----- DATA EXTRACT -----
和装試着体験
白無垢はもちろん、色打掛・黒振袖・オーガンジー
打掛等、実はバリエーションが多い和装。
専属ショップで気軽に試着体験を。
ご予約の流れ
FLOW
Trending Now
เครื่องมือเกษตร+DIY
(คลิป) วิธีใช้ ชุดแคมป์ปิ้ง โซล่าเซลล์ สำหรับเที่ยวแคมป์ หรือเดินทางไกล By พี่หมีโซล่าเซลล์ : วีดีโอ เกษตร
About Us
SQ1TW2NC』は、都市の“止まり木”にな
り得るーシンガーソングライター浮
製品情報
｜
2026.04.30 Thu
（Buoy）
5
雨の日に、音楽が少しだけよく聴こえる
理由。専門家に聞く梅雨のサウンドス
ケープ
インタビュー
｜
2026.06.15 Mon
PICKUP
-----
## TASK DESCRIPTION
Copy every line of the records word for word.

## REPLY TO THE EXERCISE
和装試着体験
白無垢はもちろん、色打掛・黒振袖・オーガンジー
打掛等、実はバリエーションが多い和装。
専属ショップで気軽に試着体験を。
ご予約の流れ
FLOW
Trending Now
เครื่องมือเกษตร+DIY
(คลิป) วิธีใช้ ชุดแคมป์ปิ้ง โซล่าเซลล์ สำหรับเที่ยวแคมป์ หรือเดินทางไกล By พี่หมีโซล่าเซลล์ : วีดีโอ เกษตร
About Us
SQ1TW2NC』は、都市の“止まり木”にな
り得るーシンガーソングライター浮
製品情報
｜
2026.04.30 Thu
（Buoy）
5
雨の日に、音楽が少しだけよく聴こえる
理由。専門家に聞く梅雨のサウンドス
ケープ
インタビュー
｜
2026.06.15 Mon
PICKUP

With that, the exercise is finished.